From "Sin Cage" to "Free Bird"

Description

It's possible to be set free from the sin cage. Where are you in the process of starting over after you've really messed up?

Psalm 51 is a gut-wrenching chapter of the Bible in which David pours out his heart to God and comes clean about his sin. Some of you know what it's like to blow it. Many of you have already come clean about your sin and are walking in freedom. Some of you are stuck in a pattern of sin and you're not sure you will ever get free.

David moved from the sin cage to freedom in four phases. Trapped is that place where sin has you pinned to the mat. This is the phase where you've messed up big time and you wonder how you could ever stand tall and face God again. But God invites us to come to Him with our sin. Coming clean and owning up to the seriousness of your offense against God is the first step toward setting things right. But watch out—it's possible to get stuck in the ‘fessing up stage.

Getting stuck

Here's a pattern you might recognize:

Sin. Pray about it. Tell God you're sorry. Pray about it again. Tell God you're really, really sorry. Sin again. Repeat.
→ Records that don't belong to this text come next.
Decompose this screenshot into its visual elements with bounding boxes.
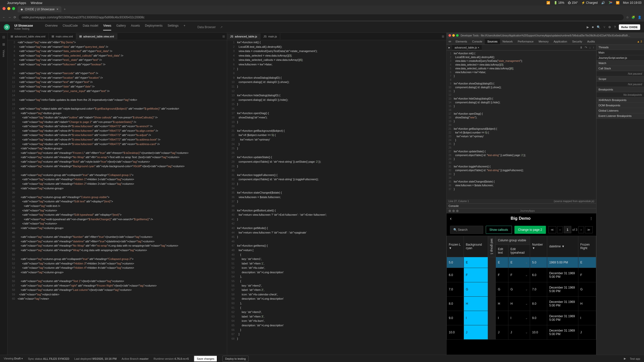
- minimize-icon[interactable]: [7, 7, 10, 10]
- table-row[interactable]: 9.0 I I I ⌄ 9.0 December 31 1969 5:00 PM…: [447, 311, 596, 325]
- active-branch[interactable]: master: [139, 357, 148, 360]
- split-icon[interactable]: ⊞: [220, 35, 227, 38]
- dt-file-tab[interactable]: advanced_table.js ×: [452, 45, 482, 50]
- first-page-icon[interactable]: ≪: [548, 226, 556, 233]
- section-breakpoints[interactable]: Breakpoints: [596, 87, 644, 92]
- next-page-icon[interactable]: ›: [578, 226, 584, 233]
- page-input[interactable]: [564, 226, 571, 233]
- draft-badge[interactable]: Draft: [14, 357, 21, 360]
- tab-overview[interactable]: Overview: [45, 24, 58, 30]
- reload-icon[interactable]: ⟳: [14, 16, 16, 19]
- last-page-icon[interactable]: ≫: [585, 226, 593, 233]
- refer-button[interactable]: Refer OXIDE: [619, 24, 640, 30]
- section-watch[interactable]: Watch: [596, 61, 644, 66]
- section-threads[interactable]: Threads: [596, 45, 644, 50]
- table-row[interactable]: 5.0 E E E ⌄ 5.0 1969 5:00 PM E: [447, 257, 596, 268]
- col-edit-typeahead[interactable]: Edit typeahead: [508, 245, 530, 257]
- data-table[interactable]: Frozen L ▼ Background cyan sed group 1 C…: [447, 236, 596, 355]
- preview-max-icon[interactable]: [456, 210, 459, 212]
- browser-tab[interactable]: ◆ OXIDE | UI Showcase ×: [18, 6, 61, 12]
- debug-step-icon[interactable]: ↷: [585, 46, 587, 49]
- prev-page-icon[interactable]: ‹: [557, 226, 563, 233]
- filter-icon[interactable]: ▼: [562, 245, 565, 248]
- change-page-button[interactable]: Change to page 2: [514, 226, 546, 234]
- sources-nav-icon[interactable]: ▸: [447, 45, 452, 50]
- section-event[interactable]: Event Listener Breakpoints: [596, 113, 644, 119]
- dt-tab-sources[interactable]: Sources: [485, 39, 500, 44]
- address-bar[interactable]: oxide.journeyapps.com/org/5010099a1ea10f…: [19, 14, 624, 20]
- dt-tab-network[interactable]: Network: [500, 39, 515, 44]
- external-link-icon[interactable]: ↗: [220, 25, 223, 29]
- search-icon[interactable]: 🔍: [597, 25, 600, 29]
- tab-views[interactable]: Views: [103, 24, 111, 30]
- play-icon[interactable]: ▶: [587, 25, 589, 29]
- window-menu[interactable]: Window: [31, 1, 42, 5]
- tab-datamodel[interactable]: Data model: [83, 24, 98, 30]
- dt-tab-security[interactable]: Security: [570, 39, 585, 44]
- play-icon[interactable]: ▶: [624, 357, 626, 360]
- col-edit-text[interactable]: Edit text: [496, 245, 508, 257]
- extension-icon[interactable]: 🧩: [631, 16, 635, 19]
- section-dom[interactable]: DOM Breakpoints: [596, 103, 644, 108]
- col-bg-cyan[interactable]: Background cyan: [464, 236, 488, 257]
- file-tab-active[interactable]: ▤advanced_table.view.xml: [76, 33, 117, 39]
- debug-out-icon[interactable]: ↑: [593, 46, 594, 49]
- tab-settings[interactable]: Settings: [168, 24, 178, 30]
- data-browser-link[interactable]: Data Browser: [197, 25, 216, 29]
- maximize-icon[interactable]: [456, 34, 459, 37]
- dt-tab-audits[interactable]: Audits: [585, 39, 597, 44]
- section-scope[interactable]: Scope: [596, 76, 644, 82]
- warnings-badge[interactable]: ▲ 3: [637, 40, 644, 43]
- devtools-code[interactable]: 1kw">function init() {2 LocalDB.test_dat…: [447, 51, 596, 199]
- console-drawer[interactable]: Console: [447, 203, 596, 208]
- close-icon[interactable]: [449, 34, 451, 37]
- profile-icon[interactable]: 👤: [638, 16, 641, 19]
- file-tab[interactable]: ▤advanced_table.view.xml: [8, 33, 49, 39]
- file-tab[interactable]: ▤main.view.xml: [49, 33, 76, 39]
- thread-worker[interactable]: JourneyScript.worker.js: [596, 55, 644, 61]
- table-row[interactable]: 8.0 H H H ⌄ 8.0 December 31 1969 5:00 PM…: [447, 296, 596, 311]
- file-tab[interactable]: JSmain.js: [260, 33, 280, 39]
- table-row[interactable]: 10.0 J J J ⌄ 10.0 December 31 1969 5:00 …: [447, 325, 596, 339]
- back-icon[interactable]: ←: [3, 16, 6, 19]
- tab-deployments[interactable]: Deployments: [145, 24, 163, 30]
- file-tab-active[interactable]: JSadvanced_table.js: [227, 33, 261, 39]
- app-menu[interactable]: JourneyApps: [7, 1, 26, 5]
- preview-close-icon[interactable]: [449, 210, 451, 212]
- col-number[interactable]: Number ▼: [530, 236, 547, 257]
- split-icon[interactable]: ⊞: [440, 35, 446, 38]
- col-frozen-l[interactable]: Frozen L ▼: [447, 236, 464, 257]
- tab-cloudcode[interactable]: CloudCode: [63, 24, 78, 30]
- deploy-button[interactable]: Deploy to testing: [222, 356, 249, 362]
- inspect-icon[interactable]: ▭: [447, 40, 453, 43]
- section-callstack[interactable]: Call Stack: [596, 66, 644, 71]
- collapsed-group-1[interactable]: sed group 1: [488, 236, 496, 257]
- test-app-link[interactable]: Test app: [630, 357, 640, 360]
- branch-icon[interactable]: ⑂: [603, 25, 605, 29]
- table-row[interactable]: 7.0 G G G ⌄ 7.0 December 31 1969 5:00 PM…: [447, 282, 596, 296]
- preview-min-icon[interactable]: [452, 210, 455, 212]
- panel-icon[interactable]: ▦: [2, 42, 5, 46]
- section-global[interactable]: Global Listeners: [596, 108, 644, 113]
- add-tab-icon[interactable]: +: [184, 24, 185, 30]
- maximize-icon[interactable]: [12, 7, 15, 10]
- thread-main[interactable]: Main: [596, 50, 644, 55]
- col-datetime[interactable]: datetime ▼: [547, 236, 578, 257]
- filter-icon[interactable]: ▼: [449, 246, 452, 250]
- debug-in-icon[interactable]: ↓: [589, 46, 591, 49]
- help-icon[interactable]: ?: [614, 25, 616, 29]
- dt-tab-elements[interactable]: Elements: [453, 39, 470, 44]
- new-tab-icon[interactable]: +: [61, 8, 68, 11]
- tab-gallery[interactable]: Gallery: [116, 24, 126, 30]
- forward-icon[interactable]: →: [8, 16, 11, 19]
- gear-icon[interactable]: ⚙: [608, 25, 611, 29]
- debug-pause-icon[interactable]: ⏸: [580, 46, 583, 49]
- section-xhr[interactable]: XHR/fetch Breakpoints: [596, 98, 644, 103]
- table-row[interactable]: 6.0 F F F ⌄ 6.0 December 31 1969 5:00 PM…: [447, 268, 596, 282]
- tab-assets[interactable]: Assets: [131, 24, 140, 30]
- save-button[interactable]: Save changes: [194, 355, 217, 362]
- dt-tab-memory[interactable]: Memory: [536, 39, 551, 44]
- dt-tab-console[interactable]: Console: [470, 39, 485, 44]
- menu-icon[interactable]: ⋮: [590, 217, 593, 220]
- show-callouts-button[interactable]: Show callouts: [486, 226, 512, 234]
Yesterday I quoted verses 1–4 of Psalm 51 where David honestly lays out his sin before the Lord. Sometimes we get stuck in this phase. We recognize that we've blown it, but we get lost in all the sin and guilt and shame and don't know what steps to take to restore a relationship with God. In this phase we struggle to believe that God will really forgive us.

In verse 7 David writes, "Purge me with hyssop, and I shall be clean; wash me and I shall me whiter than snow."
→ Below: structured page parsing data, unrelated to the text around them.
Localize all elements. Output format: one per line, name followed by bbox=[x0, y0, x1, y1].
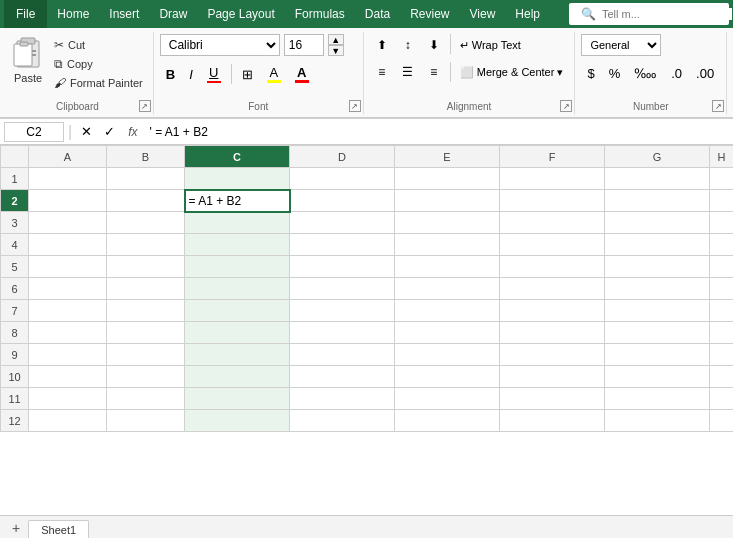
cell-C6[interactable] bbox=[185, 278, 290, 300]
cell-F9[interactable] bbox=[500, 344, 605, 366]
cell-A10[interactable] bbox=[29, 366, 107, 388]
cell-G10[interactable] bbox=[605, 366, 710, 388]
col-header-A[interactable]: A bbox=[29, 146, 107, 168]
col-header-G[interactable]: G bbox=[605, 146, 710, 168]
col-header-E[interactable]: E bbox=[395, 146, 500, 168]
cell-E3[interactable] bbox=[395, 212, 500, 234]
cell-F4[interactable] bbox=[500, 234, 605, 256]
col-header-H[interactable]: H bbox=[710, 146, 734, 168]
cell-C3[interactable] bbox=[185, 212, 290, 234]
search-input[interactable] bbox=[602, 8, 732, 20]
cell-G3[interactable] bbox=[605, 212, 710, 234]
cell-G4[interactable] bbox=[605, 234, 710, 256]
cell-F5[interactable] bbox=[500, 256, 605, 278]
menu-home[interactable]: Home bbox=[47, 3, 99, 25]
cell-B9[interactable] bbox=[107, 344, 185, 366]
cell-G9[interactable] bbox=[605, 344, 710, 366]
decrease-decimal-button[interactable]: .00 bbox=[690, 61, 720, 85]
cut-button[interactable]: ✂ Cut bbox=[50, 36, 147, 54]
cell-B7[interactable] bbox=[107, 300, 185, 322]
cell-A12[interactable] bbox=[29, 410, 107, 432]
bold-button[interactable]: B bbox=[160, 62, 181, 86]
row-number-4[interactable]: 4 bbox=[1, 234, 29, 256]
cell-A5[interactable] bbox=[29, 256, 107, 278]
row-number-12[interactable]: 12 bbox=[1, 410, 29, 432]
cell-A11[interactable] bbox=[29, 388, 107, 410]
cell-E12[interactable] bbox=[395, 410, 500, 432]
cell-C5[interactable] bbox=[185, 256, 290, 278]
cell-B4[interactable] bbox=[107, 234, 185, 256]
col-header-D[interactable]: D bbox=[290, 146, 395, 168]
cell-H2[interactable] bbox=[710, 190, 734, 212]
cell-B6[interactable] bbox=[107, 278, 185, 300]
cell-E7[interactable] bbox=[395, 300, 500, 322]
cell-F12[interactable] bbox=[500, 410, 605, 432]
file-menu[interactable]: File bbox=[4, 0, 47, 28]
align-bottom-button[interactable]: ⬇ bbox=[422, 34, 446, 56]
align-left-button[interactable]: ≡ bbox=[370, 61, 394, 83]
cell-F8[interactable] bbox=[500, 322, 605, 344]
formula-input[interactable] bbox=[146, 124, 730, 140]
cell-C12[interactable] bbox=[185, 410, 290, 432]
add-sheet-button[interactable]: + bbox=[4, 517, 28, 538]
decrease-font-button[interactable]: ▼ bbox=[328, 45, 344, 56]
cell-C1[interactable] bbox=[185, 168, 290, 190]
cell-D12[interactable] bbox=[290, 410, 395, 432]
row-number-10[interactable]: 10 bbox=[1, 366, 29, 388]
row-number-9[interactable]: 9 bbox=[1, 344, 29, 366]
cell-H4[interactable] bbox=[710, 234, 734, 256]
font-color-button[interactable]: A bbox=[289, 62, 315, 86]
col-header-F[interactable]: F bbox=[500, 146, 605, 168]
cell-C4[interactable] bbox=[185, 234, 290, 256]
cell-H12[interactable] bbox=[710, 410, 734, 432]
cell-F1[interactable] bbox=[500, 168, 605, 190]
cell-E10[interactable] bbox=[395, 366, 500, 388]
fill-color-button[interactable]: A bbox=[261, 62, 287, 86]
cell-D2[interactable] bbox=[290, 190, 395, 212]
cell-G2[interactable] bbox=[605, 190, 710, 212]
cancel-button[interactable]: ✕ bbox=[76, 122, 97, 141]
cell-H6[interactable] bbox=[710, 278, 734, 300]
cell-H11[interactable] bbox=[710, 388, 734, 410]
menu-data[interactable]: Data bbox=[355, 3, 400, 25]
merge-center-button[interactable]: ⬜ Merge & Center ▾ bbox=[455, 63, 569, 82]
cell-C8[interactable] bbox=[185, 322, 290, 344]
font-name-selector[interactable]: Calibri bbox=[160, 34, 280, 56]
sheet-tab-sheet1[interactable]: Sheet1 bbox=[28, 520, 89, 538]
cell-B2[interactable] bbox=[107, 190, 185, 212]
confirm-button[interactable]: ✓ bbox=[99, 122, 120, 141]
cell-E8[interactable] bbox=[395, 322, 500, 344]
row-number-3[interactable]: 3 bbox=[1, 212, 29, 234]
cell-B1[interactable] bbox=[107, 168, 185, 190]
menu-review[interactable]: Review bbox=[400, 3, 459, 25]
cell-A9[interactable] bbox=[29, 344, 107, 366]
cell-F6[interactable] bbox=[500, 278, 605, 300]
cell-B12[interactable] bbox=[107, 410, 185, 432]
number-expand[interactable]: ↗ bbox=[712, 100, 724, 112]
cell-E11[interactable] bbox=[395, 388, 500, 410]
menu-page-layout[interactable]: Page Layout bbox=[197, 3, 284, 25]
clipboard-expand[interactable]: ↗ bbox=[139, 100, 151, 112]
comma-button[interactable]: ‱ bbox=[628, 61, 663, 85]
cell-H3[interactable] bbox=[710, 212, 734, 234]
cell-B8[interactable] bbox=[107, 322, 185, 344]
cell-G12[interactable] bbox=[605, 410, 710, 432]
format-painter-button[interactable]: 🖌 Format Painter bbox=[50, 74, 147, 92]
increase-font-button[interactable]: ▲ bbox=[328, 34, 344, 45]
row-number-5[interactable]: 5 bbox=[1, 256, 29, 278]
row-number-6[interactable]: 6 bbox=[1, 278, 29, 300]
cell-D8[interactable] bbox=[290, 322, 395, 344]
font-expand[interactable]: ↗ bbox=[349, 100, 361, 112]
menu-draw[interactable]: Draw bbox=[149, 3, 197, 25]
cell-A7[interactable] bbox=[29, 300, 107, 322]
cell-E1[interactable] bbox=[395, 168, 500, 190]
cell-reference-box[interactable] bbox=[4, 122, 64, 142]
currency-button[interactable]: $ bbox=[581, 61, 600, 85]
cell-B3[interactable] bbox=[107, 212, 185, 234]
increase-decimal-button[interactable]: .0 bbox=[665, 61, 688, 85]
cell-C9[interactable] bbox=[185, 344, 290, 366]
borders-button[interactable]: ⊞ bbox=[236, 62, 259, 86]
cell-D11[interactable] bbox=[290, 388, 395, 410]
cell-D10[interactable] bbox=[290, 366, 395, 388]
alignment-expand[interactable]: ↗ bbox=[560, 100, 572, 112]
David trusted that God would forgive him and cleanse him completely, instead of hanging his hat on whether or not he felt forgiven. Feelings aren't facts. God's Word promises that He will forgive us when we ask. We can continue to run on the hamster wheel of guilt and shame or we can believe His promise that when we ask for forgiveness, God will forgive us.

First John 1:9 says, "If we confess our sins, he is faithful and just to forgive us our sins and to cleanse us from all unrighteousness."

Tell Someone

David doesn't write about telling someone other than God about his sin in this psalm, but he did confess his sin to the prophet Nathan. I know we are using Psalm 51 as our guide to walk through the stages of a do-over, but I don't want you to miss this step.
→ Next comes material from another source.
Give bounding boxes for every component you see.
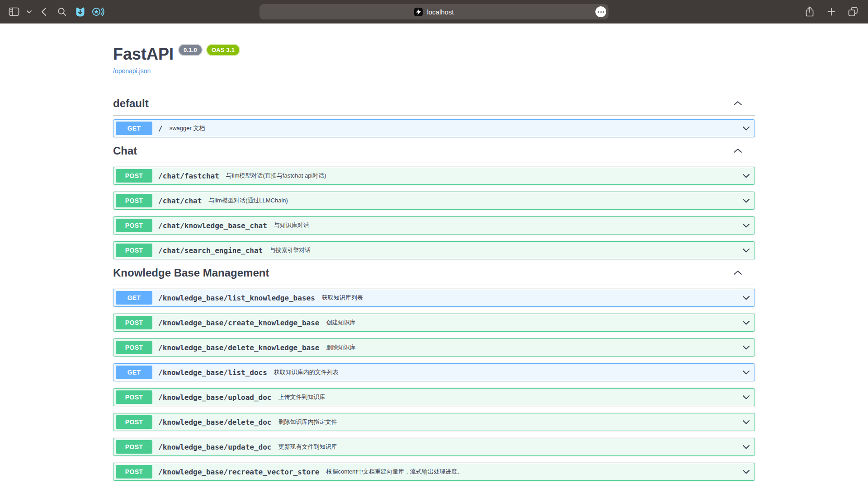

James 5:16 says, "Therefore, confess your sins to one another and pray for one another, that you may be healed. The prayer of a righteous person has great power as it is working."

Only God can forgive our sins, but dragging sin into the light by sharing it with others provides strength and accountability.

This step ultimately keeps the Body of Christ healthy. Psalm 51 wraps up by urging readers to "do good to Zion." In other words, do what is best for the church as a whole. My ESV Study Bible offers this commentary on these verses:

The psalm closes by enabling worshipers to see the relationship between their own spiritual health and the well-being of the whole body of God's people (Zion). That is, each member is linked to all the others in a web of relationships, and together they share in the life of God as it pulses through the whole body. Thus each member contributes to (or else detracts from) the health of the whole.

Your sin can have a negative ripple effect on other believers, or you can ‘fess up and press in to those believers, benefiting you and them.

Do you want out of the sin cage? Come clean before God, and then tell someone in your church who can pray for you, encourage you, and hold you accountable in the future.

Freedom

It is possible to be set free from the sin cage. Let me say it again. You can be free.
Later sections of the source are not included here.